David Kirkpatrick

November 24, 2009

Is the Sarbanes-Oxley Act on its last legs?

Looks like it. In this topsy-turvy political world Sarbox was ushered in by a GOP-controlled Congress and is being systematically gutted by a Democratic Congress. Of course one the unintended consequences of Sarbox was an untenable burden on small business. Wall Street was going to motor along, accounting firms were going to bank and Main Street was going to take it on the chin once again.

From the link:

The House Financial Services Committee has approved an amendment to the Investor Protection Act of 2009 to allow most companies to never comply with the law, and mandating a study to see whether it would be a good idea to exempt additional companies as well.

Some veterans of past reform efforts were left sputtering with rage. “That the Democratic Party is the vehicle for overturning the most pro-investor legislation in the past 25 years is deeply disturbing,” said Arthur Levitt, a Democrat who was chairman of the Securities and Exchange Commission under former President Clinton. “Anyone who votes for this will bear the investors’ mark of Cain.”

Those who favored the amendment saw it differently. They were simply out to help small businesses, which would be burdened by having to report on whether they maintained acceptable financial controls, and to have auditors check on whether those controls worked.

There are other threats to Sarbanes-Oxley as well.

November 5, 2009

No more Sarb-Ox for small business?

This should be welcome news.

From the link:

Small businesses would be granted a permanent reprieve from complying with part of the Sarbanes-Oxley corporate reform laws, under a draft U.S. House of Representatives bill discussed on Tuesday.

Small companies have not had to comply fully with the rules since the Sarbanes-Oxley law was approved in 2002 in response to the Enron and WorldCom corporate scandals.

Companies with a market capitalization below $75 million have argued that they faced disproportionately higher costs compared with larger companies and have convinced regulators to delay compliance at least five times.

The Securities and Exchange Commission is now requiring small companies to report on the effectiveness of their internal controls as of June 15, 2010.

But Republicans, hoping to thwart this SEC requirement, introduced an amendment on Tuesday to a House Financial Services Committee draft bill to do just that.

October 19, 2009

Risk-taking and Wall Street

This BusinessWeek article is actually about the demise of risk-taking in Silicon Valley, and it does a great job of identifying some of the players who’ve collectively killed risk in the one-time land of starry-eyed entrepreneurs.

The final culprit — Wall Street — and the indictment against it is interesting, true and really applies across the spectrum of business sectors as a succinct reminder of the myriad problems facing the Street and what has become business as usual. Particularly the point about Sarbox and why entrepreneurs might shy away from IPOs.

From the first link:

WALL STREET

Wall Street hasn’t played as direct a role in Silicon Valley since the late 1990s, when analysts like Mary Meeker and bankers like Frank Quattrone knew as much about new startups in the Valley as the VCs did. That’s part of the problem.

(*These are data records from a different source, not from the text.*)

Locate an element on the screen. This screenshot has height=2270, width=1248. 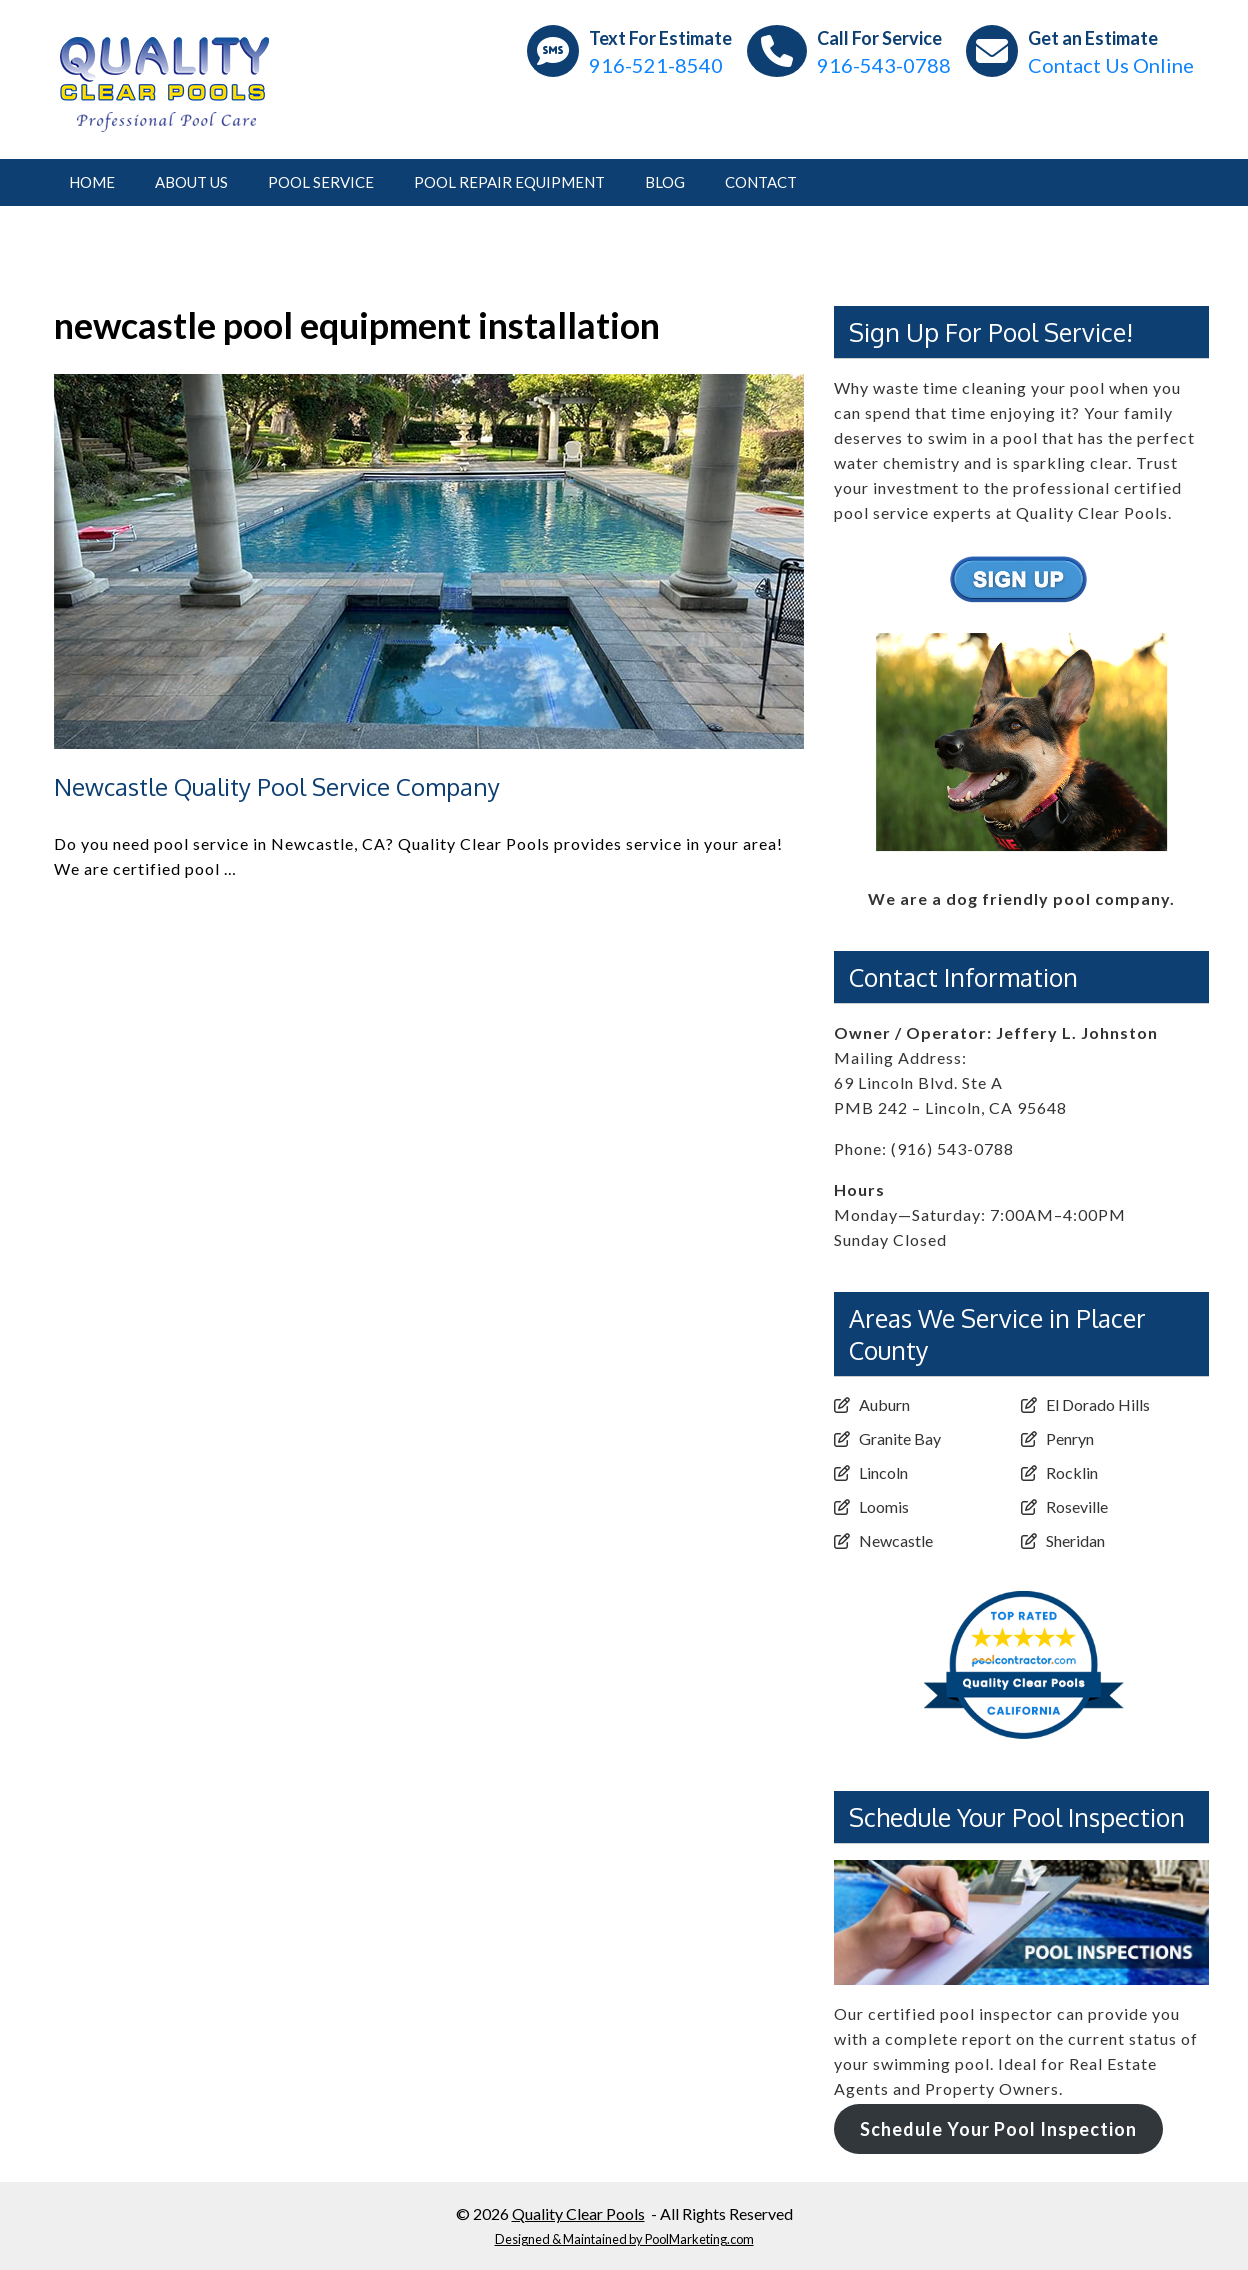 Designed & Maintained by PoolMarketing.com is located at coordinates (624, 2239).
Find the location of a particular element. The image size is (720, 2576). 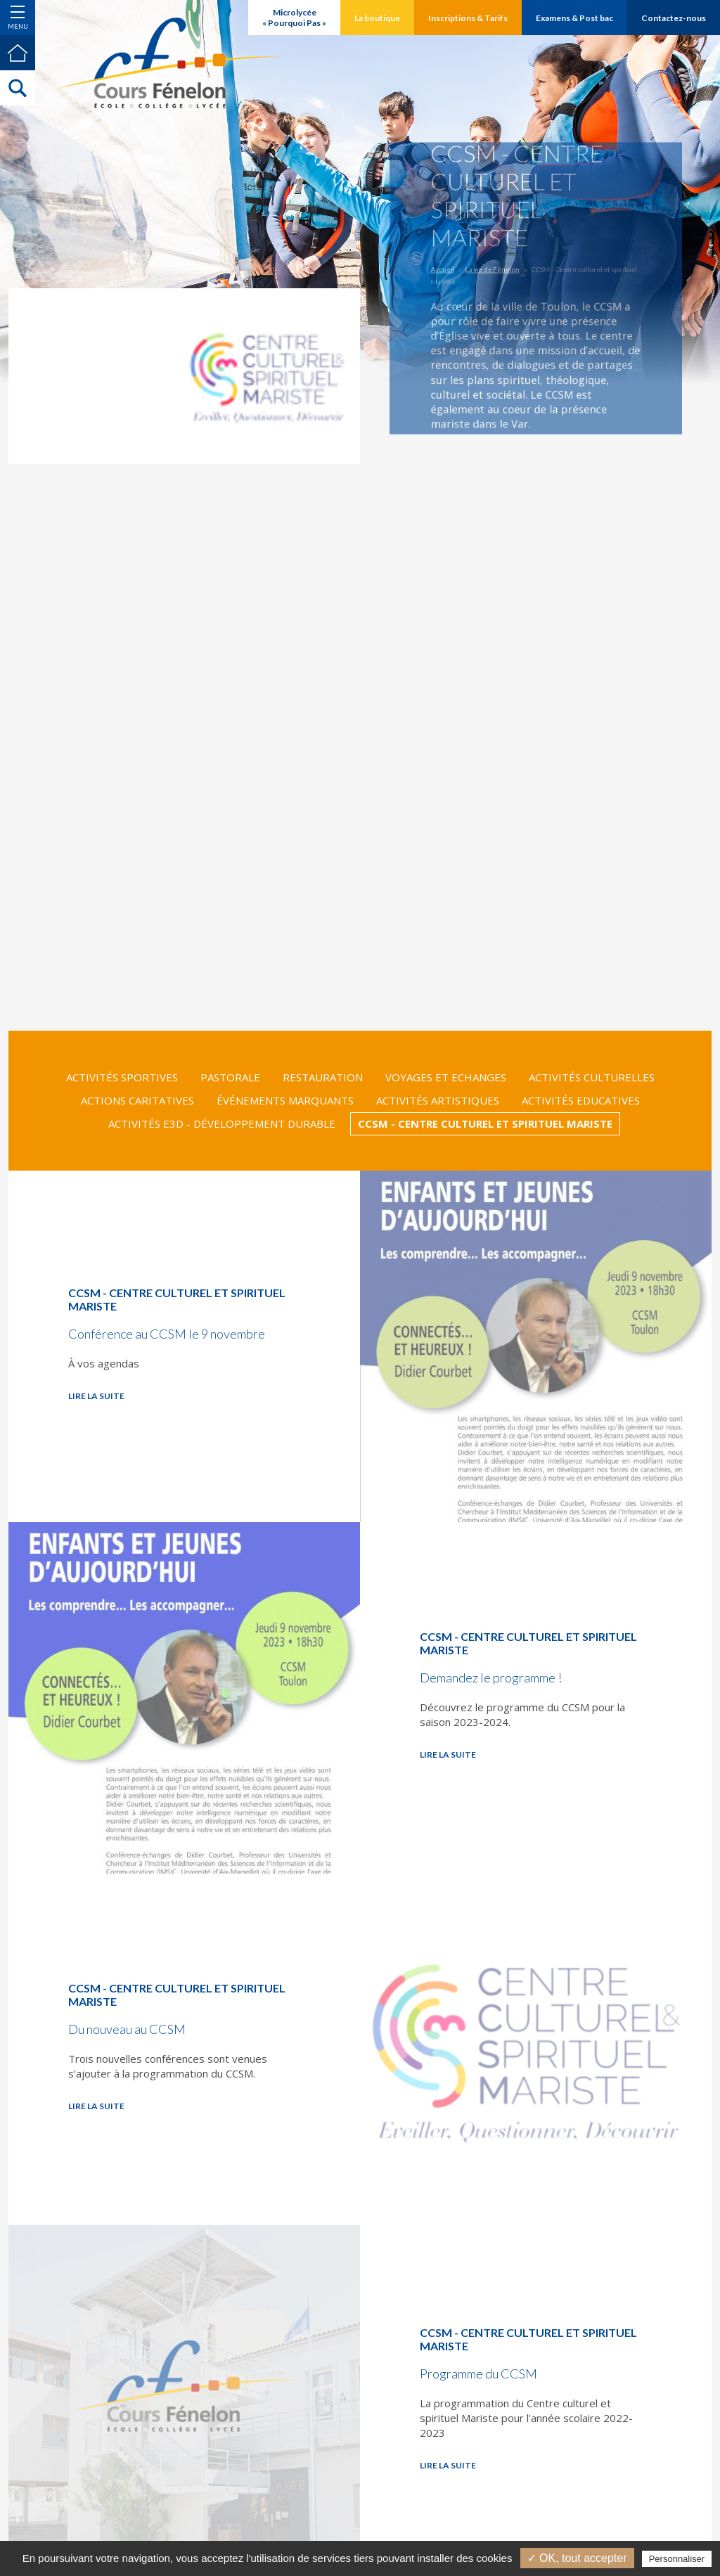 Activités Culturelles is located at coordinates (592, 1077).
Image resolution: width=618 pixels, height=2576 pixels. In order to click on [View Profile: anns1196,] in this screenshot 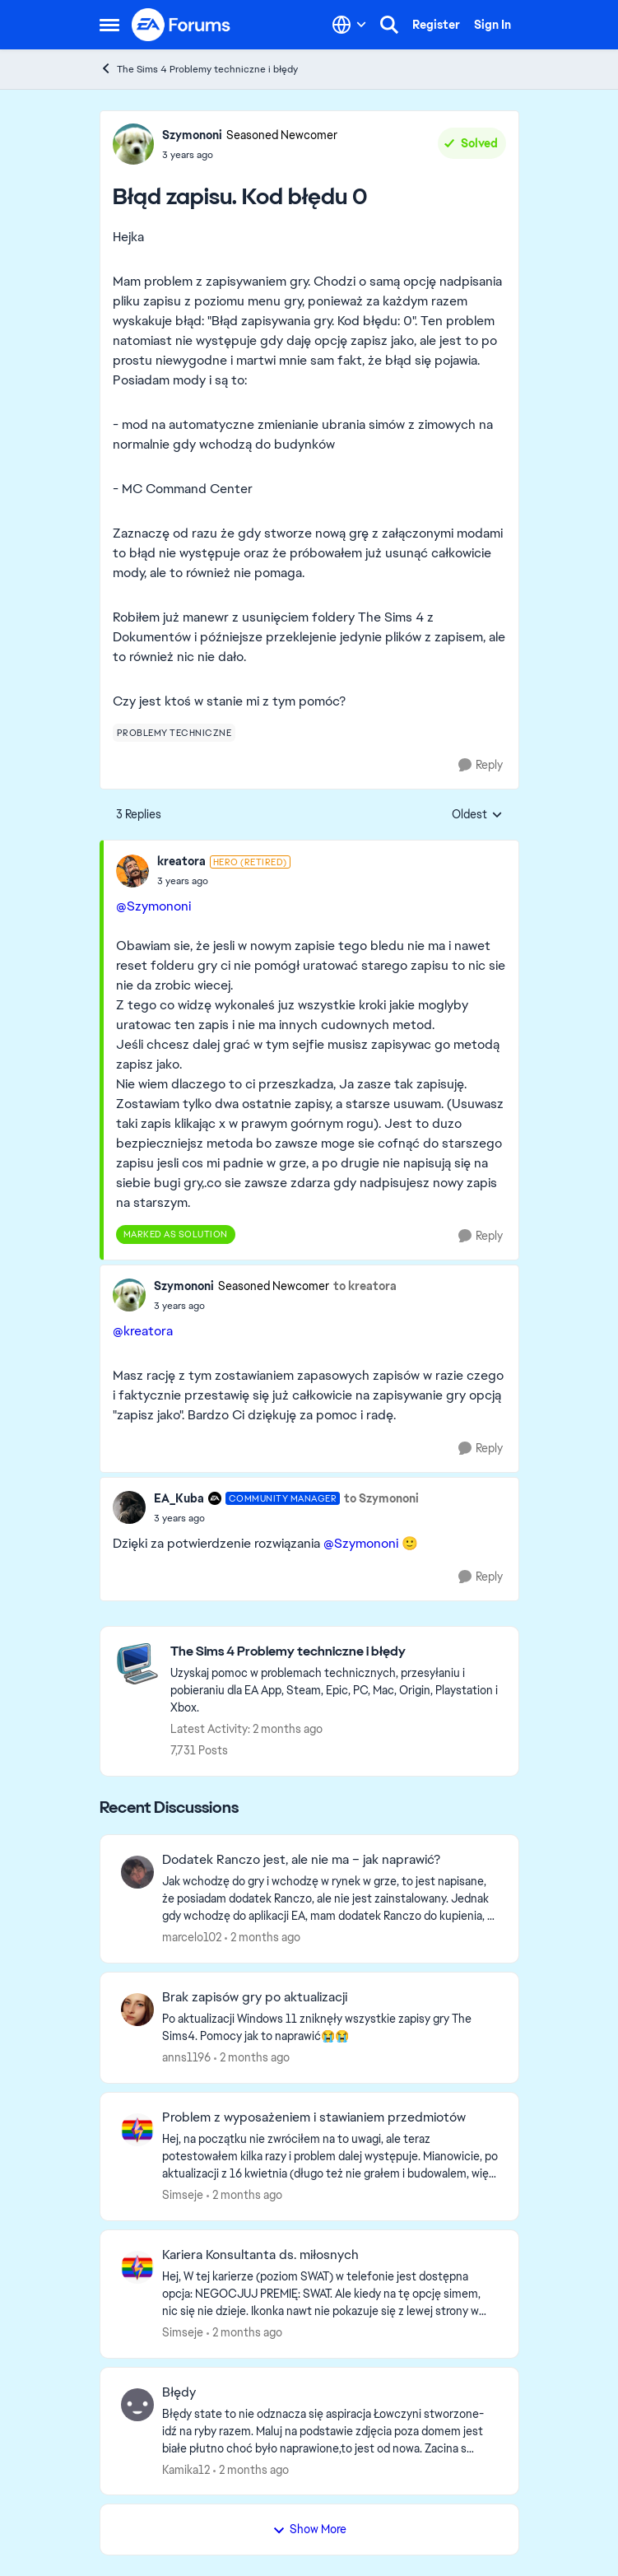 , I will do `click(137, 2009)`.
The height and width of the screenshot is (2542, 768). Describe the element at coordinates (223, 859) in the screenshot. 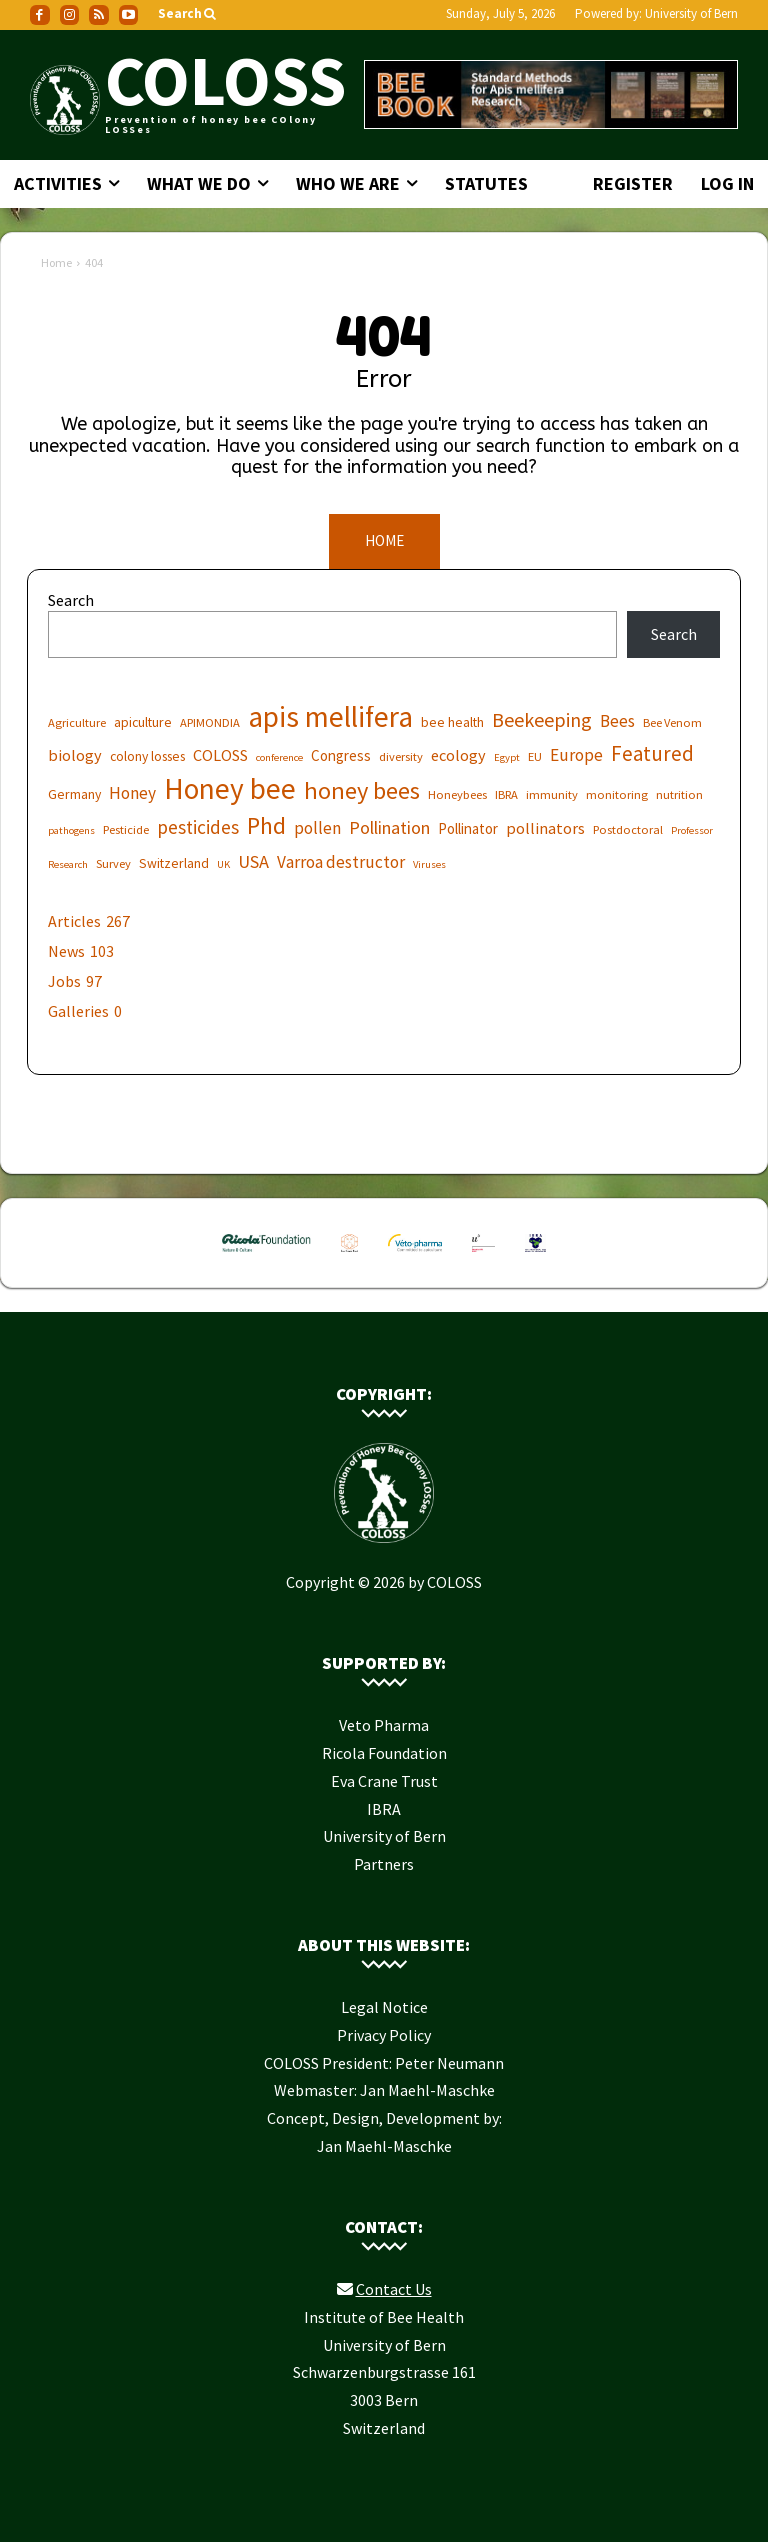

Startups have to want to go public in order to go for the home run. And most entrepreneurs today just don’t. Blame it on bankers and analysts who no longer care about a company with a sub-$500 million capitalization; blame it on Sarbanes-Oxley; blame it on activist hedge funds who don’t give CEOs the leash to innovate; blame it on scars from companies going public in the 1990s that had no business going public and paid the price.

But too many great entrepreneurs sell early not because they’re lazy, not because they want a quick buck, but because the idea of running a company all the while trying to meet quarter-by-quarter Wall Street estimates is antithetical to risk-taking.

Verdict: There’s got to be a reward for all that risk, and until the public markets become a place great entrepreneurs aspire to get to, that risk-reward equation is hopelessly lopsided.

July 23, 2008

Sarbox is a joke

Filed under: Business — Tags: , , , — David Kirkpatrick @ 5:07 pm

Can’t we all agree the Sarbanes-Oxley Act is a complete failure?

From the link:

As if business needed one more reason to dislike the Sarbanes-Oxley Act, here’s a doozy: It may actually worsen the impact of financial statement fraud, the very problem it was created to address.

A new report from the Association of Certified Fraud Examiners found that companies that had the controls mandated by Sarbanes-Oxley actually suffered greater losses from financial statement fraud than those that did not have the controls. What’s more, the study found, companies whose management certified financial statements and had independent audit committees actually took longer to detect financial misstatements than companies without those controls.